Source DB:  PubMed          Journal:  Front Cell Neurosci        ISSN: 1662-5102            Impact factor:   5.505


Ischemic stroke is a major cause of death and disability, largely because of brain edema formation (Lackland et al., 2014). The brain edema formation mainly results from oxygen and glucose deprivation and reperfusion injury as well as a series of secondary events (Rutkowsky et al., 2011; O’Donnell et al., 2013). These events cause disturbance of hydromineral balance in the neurovascular unit (Kempski, 2001). At the early stage of ischemic insults, injured neurons, glial and endothelial cells experience cytotoxic cell swelling due to abnormal transport of ion and water across cell membranes in the gray matter. Prolonged ischemia and reperfusion injury result in vasogenic edema in the white matter because of increased permeability and destruction of the blood-brain barrier (BBB) and hydromineral retention in extracellular space (Castillo, 2000).
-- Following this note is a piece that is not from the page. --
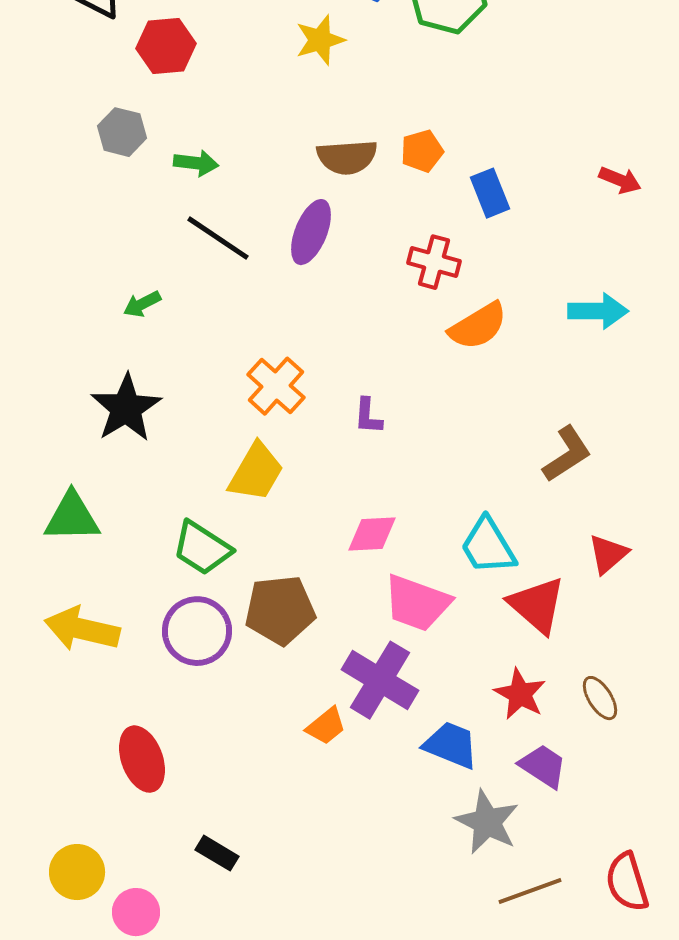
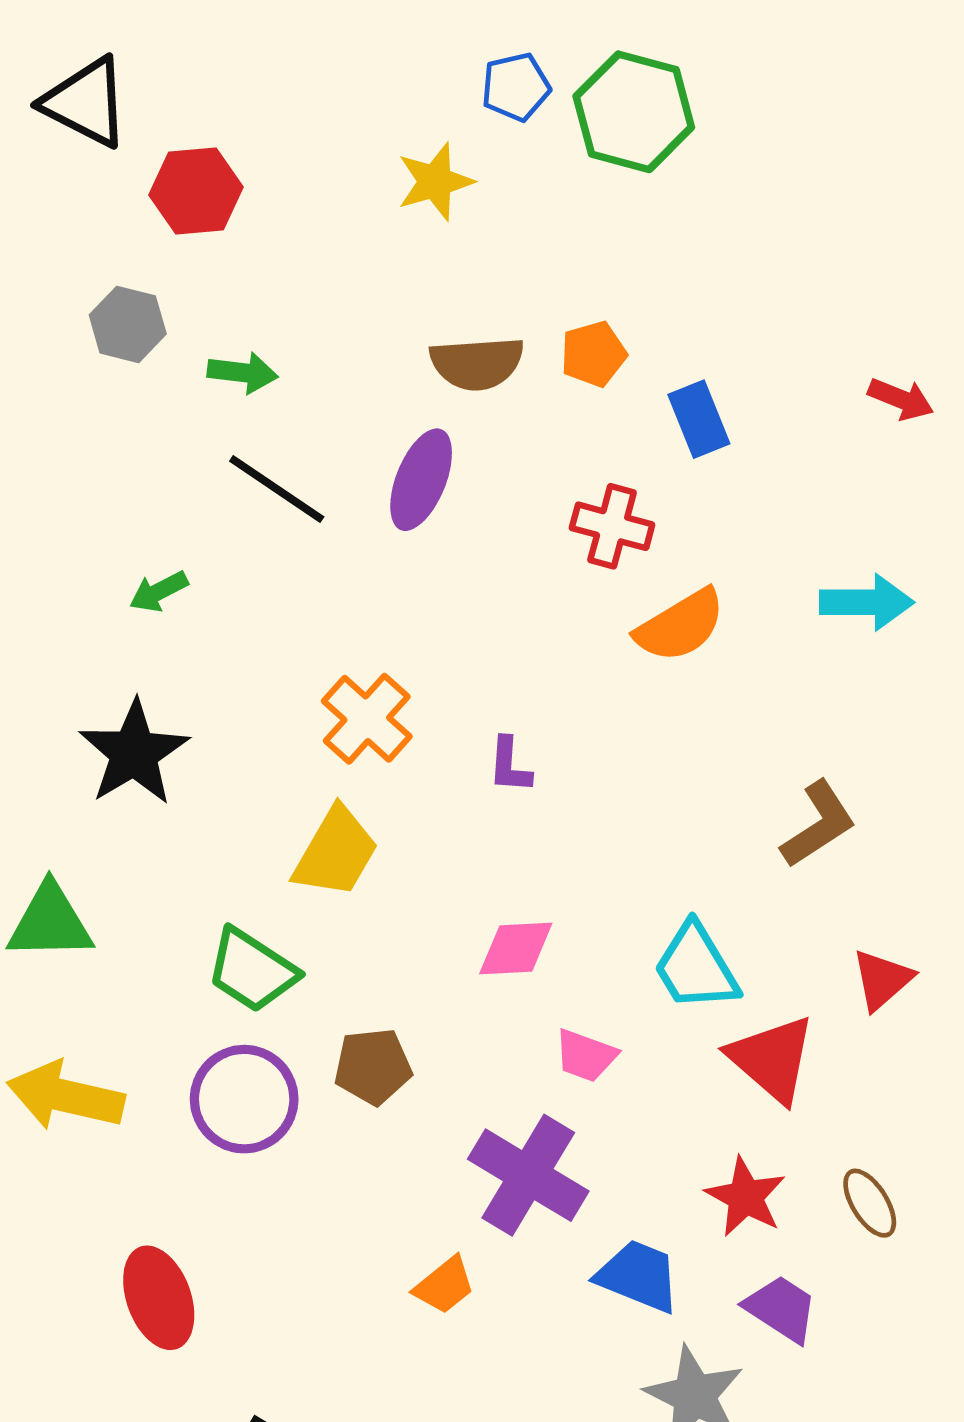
pink trapezoid: (417, 603) -> (586, 1056), size x0.6
brown pentagon: (280, 610) -> (373, 1066), size x0.7
orange trapezoid: (326, 726) -> (444, 1285), moved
The edema can lead to high intracranial pressure, cerebral herniation and death (Khanna et al., 2014) and thus becomes a focus of studies on ischemic stroke. Accumulating evidence suggests that brain edema is a continuous process modulated by the plastic changes in astrocyte structures and functions that are associated with or can be directly attributed to GFAP, water channel protein AQP4 and their associated ion-transport proteins. This review focuses on the causal relationship between maladapted astrocytic plasticity and brain edema formation during ischemic stroke.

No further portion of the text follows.